*What to work on*
With the images omitted, return all of the entries exactly as they stand.

Records from a data collection:
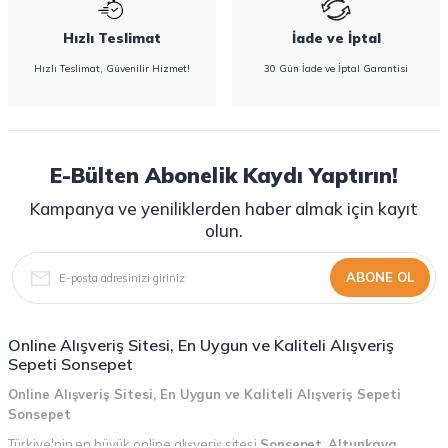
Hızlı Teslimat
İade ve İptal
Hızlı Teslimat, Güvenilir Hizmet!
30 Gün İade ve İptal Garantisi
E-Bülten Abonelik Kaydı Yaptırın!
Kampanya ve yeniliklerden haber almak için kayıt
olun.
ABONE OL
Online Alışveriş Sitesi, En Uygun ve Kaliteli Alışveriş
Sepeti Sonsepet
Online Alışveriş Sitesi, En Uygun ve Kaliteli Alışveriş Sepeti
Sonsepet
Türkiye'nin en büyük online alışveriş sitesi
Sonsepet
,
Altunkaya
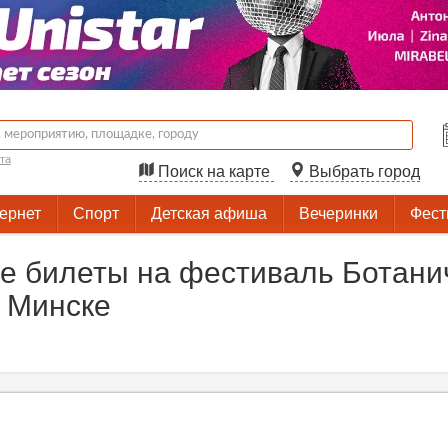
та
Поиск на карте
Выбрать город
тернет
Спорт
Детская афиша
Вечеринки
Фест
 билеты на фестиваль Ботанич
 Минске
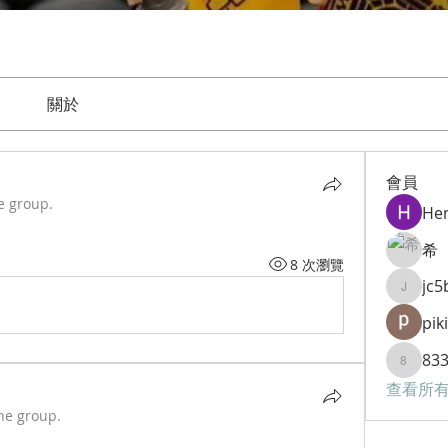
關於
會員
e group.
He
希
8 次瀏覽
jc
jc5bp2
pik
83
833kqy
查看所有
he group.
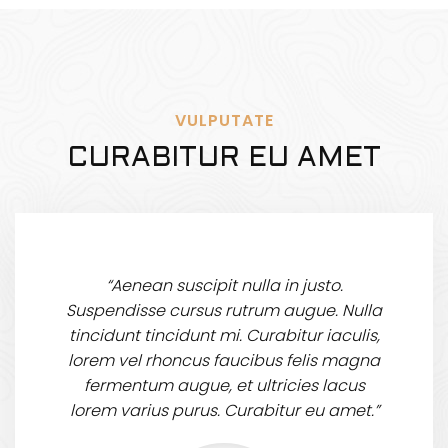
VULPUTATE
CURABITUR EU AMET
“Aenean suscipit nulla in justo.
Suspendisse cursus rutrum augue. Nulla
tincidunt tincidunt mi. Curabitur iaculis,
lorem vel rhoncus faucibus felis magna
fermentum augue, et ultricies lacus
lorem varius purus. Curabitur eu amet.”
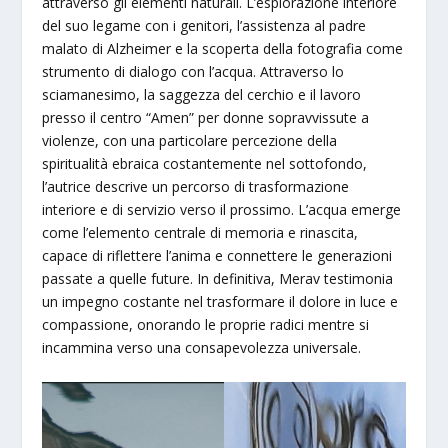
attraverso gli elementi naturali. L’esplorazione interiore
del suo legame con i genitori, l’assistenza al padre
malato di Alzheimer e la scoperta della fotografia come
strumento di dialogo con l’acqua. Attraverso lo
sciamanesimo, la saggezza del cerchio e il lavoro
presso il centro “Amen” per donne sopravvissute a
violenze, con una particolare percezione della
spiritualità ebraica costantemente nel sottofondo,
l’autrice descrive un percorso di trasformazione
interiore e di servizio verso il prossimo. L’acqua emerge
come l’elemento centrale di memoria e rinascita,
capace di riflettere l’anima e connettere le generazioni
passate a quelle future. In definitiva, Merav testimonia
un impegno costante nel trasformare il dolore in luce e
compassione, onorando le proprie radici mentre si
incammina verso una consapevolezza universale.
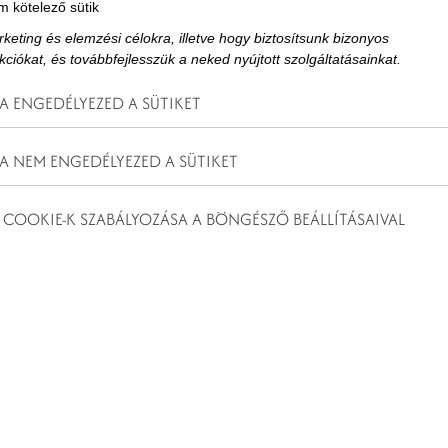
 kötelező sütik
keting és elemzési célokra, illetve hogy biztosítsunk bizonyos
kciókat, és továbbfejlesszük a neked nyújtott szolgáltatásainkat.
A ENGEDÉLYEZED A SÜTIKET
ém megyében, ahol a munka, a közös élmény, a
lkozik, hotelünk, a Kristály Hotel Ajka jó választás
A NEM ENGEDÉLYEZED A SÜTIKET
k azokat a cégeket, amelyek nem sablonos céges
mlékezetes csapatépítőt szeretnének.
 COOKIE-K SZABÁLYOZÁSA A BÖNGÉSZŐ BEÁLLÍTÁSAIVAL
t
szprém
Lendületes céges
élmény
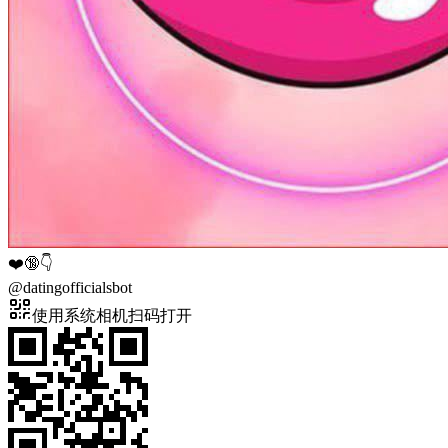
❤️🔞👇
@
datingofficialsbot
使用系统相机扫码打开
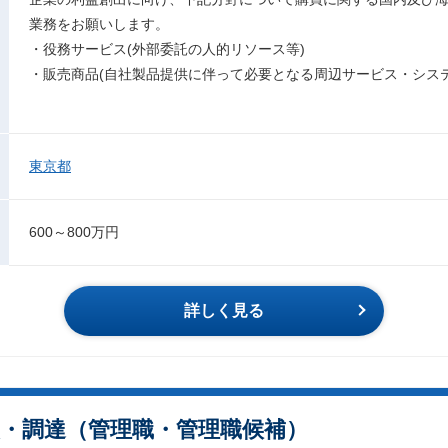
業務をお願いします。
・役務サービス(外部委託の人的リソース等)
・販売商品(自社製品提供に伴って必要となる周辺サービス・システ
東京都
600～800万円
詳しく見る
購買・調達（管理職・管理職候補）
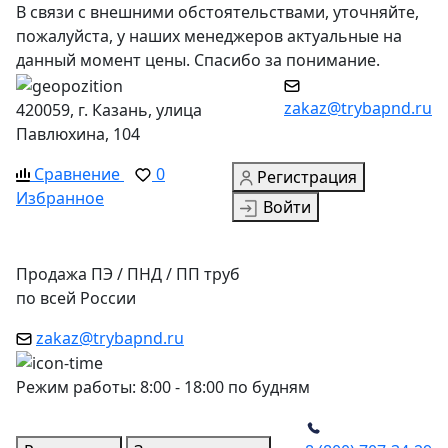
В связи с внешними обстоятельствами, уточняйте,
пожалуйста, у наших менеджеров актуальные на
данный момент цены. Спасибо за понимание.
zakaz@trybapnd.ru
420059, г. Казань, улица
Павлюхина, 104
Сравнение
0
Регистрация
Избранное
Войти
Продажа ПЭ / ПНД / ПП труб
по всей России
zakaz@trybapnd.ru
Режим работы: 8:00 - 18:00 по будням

*Task response*
Hızlı Teslimat
İade ve İptal
Hızlı Teslimat, Güvenilir Hizmet!
30 Gün İade ve İptal Garantisi
E-Bülten Abonelik Kaydı Yaptırın!
Kampanya ve yeniliklerden haber almak için kayıt
olun.
ABONE OL
Online Alışveriş Sitesi, En Uygun ve Kaliteli Alışveriş
Sepeti Sonsepet
Online Alışveriş Sitesi, En Uygun ve Kaliteli Alışveriş Sepeti
Sonsepet
Türkiye'nin en büyük online alışveriş sitesi
Sonsepet
,
Altunkaya
та
Поиск на карте
Выбрать город
тернет
Спорт
Детская афиша
Вечеринки
Фест
 билеты на фестиваль Ботанич
 Минске
關於
會員
e group.
He
希
8 次瀏覽
jc
jc5bp2
pik
83
833kqy
查看所有
he group.
VULPUTATE
CURABITUR EU AMET
“Aenean suscipit nulla in justo.
Suspendisse cursus rutrum augue. Nulla
tincidunt tincidunt mi. Curabitur iaculis,
lorem vel rhoncus faucibus felis magna
fermentum augue, et ultricies lacus
lorem varius purus. Curabitur eu amet.”
attraverso gli elementi naturali. L’esplorazione interiore
del suo legame con i genitori, l’assistenza al padre
malato di Alzheimer e la scoperta della fotografia come
strumento di dialogo con l’acqua. Attraverso lo
sciamanesimo, la saggezza del cerchio e il lavoro
presso il centro “Amen” per donne sopravvissute a
violenze, con una particolare percezione della
spiritualità ebraica costantemente nel sottofondo,
l’autrice descrive un percorso di trasformazione
interiore e di servizio verso il prossimo. L’acqua emerge
come l’elemento centrale di memoria e rinascita,
capace di riflettere l’anima e connettere le generazioni
passate a quelle future. In definitiva, Merav testimonia
un impegno costante nel trasformare il dolore in luce e
compassione, onorando le proprie radici mentre si
incammina verso una consapevolezza universale.
 kötelező sütik
keting és elemzési célokra, illetve hogy biztosítsunk bizonyos
kciókat, és továbbfejlesszük a neked nyújtott szolgáltatásainkat.
A ENGEDÉLYEZED A SÜTIKET
ém megyében, ahol a munka, a közös élmény, a
lkozik, hotelünk, a Kristály Hotel Ajka jó választás
A NEM ENGEDÉLYEZED A SÜTIKET
k azokat a cégeket, amelyek nem sablonos céges
mlékezetes csapatépítőt szeretnének.
 COOKIE-K SZABÁLYOZÁSA A BÖNGÉSZŐ BEÁLLÍTÁSAIVAL
t
szprém
Lendületes céges
élmény
❤️🔞👇
@
datingofficialsbot
使用系统相机扫码打开
業務をお願いします。
・役務サービス(外部委託の人的リソース等)
・販売商品(自社製品提供に伴って必要となる周辺サービス・システ
東京都
600～800万円
詳しく見る
購買・調達（管理職・管理職候補）
В связи с внешними обстоятельствами, уточняйте,
пожалуйста, у наших менеджеров актуальные на
данный момент цены. Спасибо за понимание.
zakaz@trybapnd.ru
420059, г. Казань, улица
Павлюхина, 104
Сравнение
0
Регистрация
Избранное
Войти
Продажа ПЭ / ПНД / ПП труб
по всей России
zakaz@trybapnd.ru
Режим работы: 8:00 - 18:00 по будням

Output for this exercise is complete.